Li trovo osceni nel servire a moltitudini di rincoglioniti una finta ribellione apparecchiata dal sistema, quella dinamica che voleva denunciare Peppino Impastato quando si scagliava contro la libertà del sesso e della droga negli anni settanta, sosteneva servisse a distogliere i veri rivoluzionari dai veri problemi, mi viene in mente anche Zabriskie Point di Michelangelo Antonioni (Segnalo anche la colonna sonora dei Pink Floyd, non me ne vogliano i Maneskin). Sono osceni perché sono i pifferai magici dei nostri poveri e tormentati figli.

Figli che anche grazie a questi insulsi pseudo-artisti si sentono “ribelli” essendo i più penosamente conformi, mettendosi la mascherina, facendosi inoculare, facendo i “ricchiòni” anche se non lo sono ― perché se lo sono che vivano con felicità la proprie inclinazioni ― ragazzi che se ci provano con una ragazza sono terrorizzati sia qualificabile violenza ma se invece ci provano con qualcuno del loro stesso sesso magari ricevano applausi, consensi unanimi e incoraggiamenti.

Ma torniamo a loro, a loro che hanno addirittura aperto il concerto di Las Vegas di quelle penose cariatidi ottantenni, ormai anche loro da decenni pienamente aderenti al pensiero prog-dem globale, quelli che si diedero il nome di una canzone di Bob Dylan ― gran massone quest’ultimo peraltro.

Bene, non riesco proprio ad ascoltarli, la mia prevenzione mi fa già immaginare gli arrangiamenti di chi li ha pompati che mi salgono come un rigurgito acido, il fastidio dell’arricchimento del sound fatto dal tecnico del suono per nobilitare quella palude musicale, l’irritazione delle mani invisibili che hanno tirato tutti i fili giusti per fargli fare una carriera folgorante, l’orrore dei maghi che hanno mescolato tutti gli ingredienti nelle giuste dosi.
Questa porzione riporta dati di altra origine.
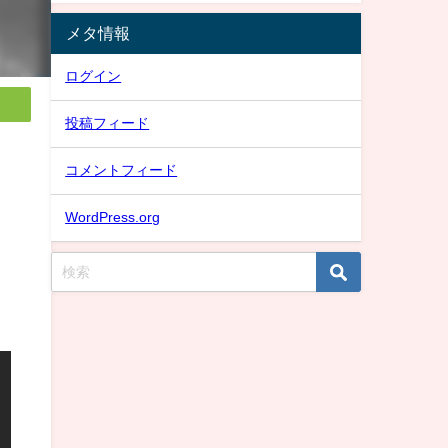
メタ情報
ログイン
投稿フィード
コメントフィード
WordPress.org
Certo il materiale di partenza non poteva essere proprio pessimo ma di certo mai neanche troppo buono, perché gli artisti veri non sono malleabili, non sarebbero mai andati bene, per queste cose ci vogliono degli utili idioti che non potrebbero mai osare di camminare con le loro gambe in autonomia.

Insomma, non ce le faccio, non penso che ce la farò mai, cercherò di evitarli il più a lungo possibile, spero di riuscirli a sentire quando sono già destinati a un repentino declino se non mai.

Rivendico il mio diritto a negargli le orecchie, il cervello e il cuore e, ad ogni buon conto, sono preparato al peggio, io ho l’antidoto (v. sotto)! Le note giuste per attempati male abituati perché usi ad ascoltare musica spesso, se non sempre, di qualità, e mai il “circo del Circo” di stasera.

Oggi, specie se situati nell’area dell’Urbe, potreste necessitare di un ascolto minimo di 5/10 minuti, consigliamo in ogni caso l’album completo e senza interruzioni per un effetto sicuro e risolutivo.

1 mappìna: panno fatto solitamente di lino, qualche volta ricamato e tinto, per usi vari: tovagliolo, tovaglia, per l’acconciatura femminile ecc. m. se riferito a oggetto rimanda allo strofinaccio, se in senso retorico funge da variegati insulti. “Si’ na mappina” se indicato a un uomo può far riferimento al suo essere mal ridotto, da niente, licenzioso. Se indicato alla donna l’allusione è per lo più alla liceità dei costumi.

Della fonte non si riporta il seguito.